SFDO-Community / declarative-lookup-rollup-summaries

Declarative Lookup Rollup Summaries (DLRS) is a community built and maintained Salesforce application that allows you to create cross object roll-ups declaratively - no code! For install instructions and documentation, visit our website https://sfdo-community-sprints.github.io/DLRS-Documentation/
https://sfdo-community-sprints.github.io/DLRS-Documentation/
BSD 3-Clause "New" or "Revised" License
693 stars 237 forks source link

Rollup Schedule Job Error: Already Executing #1314

Closed ChetanKammar closed 5 months ago

ChetanKammar commented 1 year ago

Describe the bug Hi I am receiving the below error for almost all my roll up jobs, currently I'm on 2.17 Latest version, and as it suggested I deleted all the old scheduled jobs and resheduled them all between 2 to 5 AM everyday. Error: A calculate job for rollup '[Rollup Name]' is already executing. If you suspect it is not already running try clearing the applicable record from the Lookup Rollup Calculate Jobs tab and try again. Review the error, rollup definition and/or delete the Apex Scheduled job under Setup. Check if the rollup still exists via the Manage Rollup Summaries and/or Lookup Rollup Summaries tabs. A clear and concise description of what the bug is.

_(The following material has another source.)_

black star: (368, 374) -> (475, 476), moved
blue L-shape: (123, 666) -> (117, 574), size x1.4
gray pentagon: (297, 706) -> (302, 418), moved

To Reproduce Steps to reproduce the behavior:

  1. Go to Lookup Rollup Summaries
  2. Create Lookup Rollup Summary in Scheduled calculate mode
  3. Schedule Calculate for early morning (between 3-5am)

Expected behavior The jobs should run without producing an error that they're already running and update the fields.

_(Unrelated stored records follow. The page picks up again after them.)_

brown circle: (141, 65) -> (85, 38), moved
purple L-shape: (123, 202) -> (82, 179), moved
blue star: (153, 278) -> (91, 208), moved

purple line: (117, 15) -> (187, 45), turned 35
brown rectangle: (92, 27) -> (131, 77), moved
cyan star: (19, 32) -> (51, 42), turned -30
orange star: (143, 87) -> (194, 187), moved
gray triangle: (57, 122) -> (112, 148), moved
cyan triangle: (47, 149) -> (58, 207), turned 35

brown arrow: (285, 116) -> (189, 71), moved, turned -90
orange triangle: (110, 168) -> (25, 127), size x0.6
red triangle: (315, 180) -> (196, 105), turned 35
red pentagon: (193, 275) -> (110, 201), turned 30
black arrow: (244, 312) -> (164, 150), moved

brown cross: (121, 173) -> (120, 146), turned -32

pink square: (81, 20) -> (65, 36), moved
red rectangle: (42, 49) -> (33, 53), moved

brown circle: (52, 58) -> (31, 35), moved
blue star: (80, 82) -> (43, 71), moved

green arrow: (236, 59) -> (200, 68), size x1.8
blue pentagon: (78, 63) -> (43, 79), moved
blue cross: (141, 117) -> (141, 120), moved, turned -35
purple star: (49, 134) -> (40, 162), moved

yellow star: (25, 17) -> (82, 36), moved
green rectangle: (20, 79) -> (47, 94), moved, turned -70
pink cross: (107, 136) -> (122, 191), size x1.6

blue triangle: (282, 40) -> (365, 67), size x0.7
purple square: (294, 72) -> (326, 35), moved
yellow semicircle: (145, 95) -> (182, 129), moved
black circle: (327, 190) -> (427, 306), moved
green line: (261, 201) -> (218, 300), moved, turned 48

Screenshots If applicable, add screenshots to help explain your problem.

Additional context I have already deleted the scheduled jobs and rescheduled but no use. @davidmreed please take a look and help me.

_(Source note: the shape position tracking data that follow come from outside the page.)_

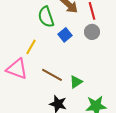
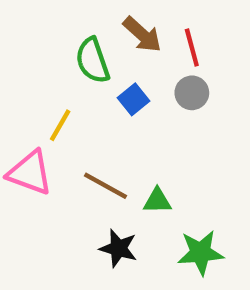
green triangle: (76, 82) -> (157, 201), turned 32

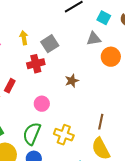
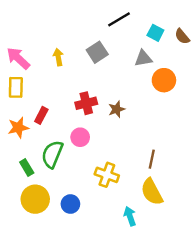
gray square: (50, 44) -> (97, 52), moved
red cross: (36, 64) -> (86, 103), moved
green semicircle: (32, 134) -> (52, 154), moved

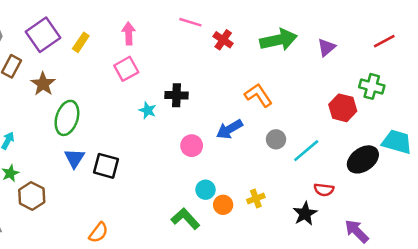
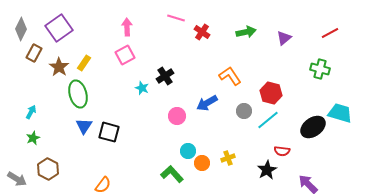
green arrow: (279, 40) -> (246, 32), size x0.7
yellow rectangle: (81, 42) -> (84, 63), moved
black cross: (177, 95) -> (165, 76), turned -36
red hexagon: (343, 108) -> (271, 93), moved
green ellipse: (67, 118) -> (78, 94), turned -32
brown hexagon: (32, 196) -> (48, 169), moved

aheber commented 1 year ago

@ChetanKammar sorry you're having these problems. I understand that can be frustrating. In the future please refrain from mentioning project members directly. This project is community supported and people will jump in and help when they are able.

For the best support we ask that people use the Trailblazer Community Group for DLRS to request support. All of the most experienced people engage there.

As for your specific issue, I'll do my best to troubleshoot.

Did something change in your environment or configuration? Were these all running as scheduled full calculate?

Have you reviewed the Apex Jobs portion of Setup to see if any errors/failures were thrown from the calculation jobs?

When Lookup Rollup Calculate Jobs are left over, it is usually an indication of a severe failure of the Rollup calculation jobs so they were unable to report failed actions as well as failed to clear the Rollup Job records. So we're expecting to see a failed Apex Transaction somewhere, more likely in your scheduled work. Apex Jobs page should hold those details.

Once reviewed please let me know if you see anything? Most often we see things like too many records queried or configuration loops or long chains that exhaust platform transaction limits and cause the transaction to be killed. This can also be caused by configurations that referenced invalid fields or objects if you've recently made changes or deleted a critical element. If it is happening on all your jobs then I'd find that less likely.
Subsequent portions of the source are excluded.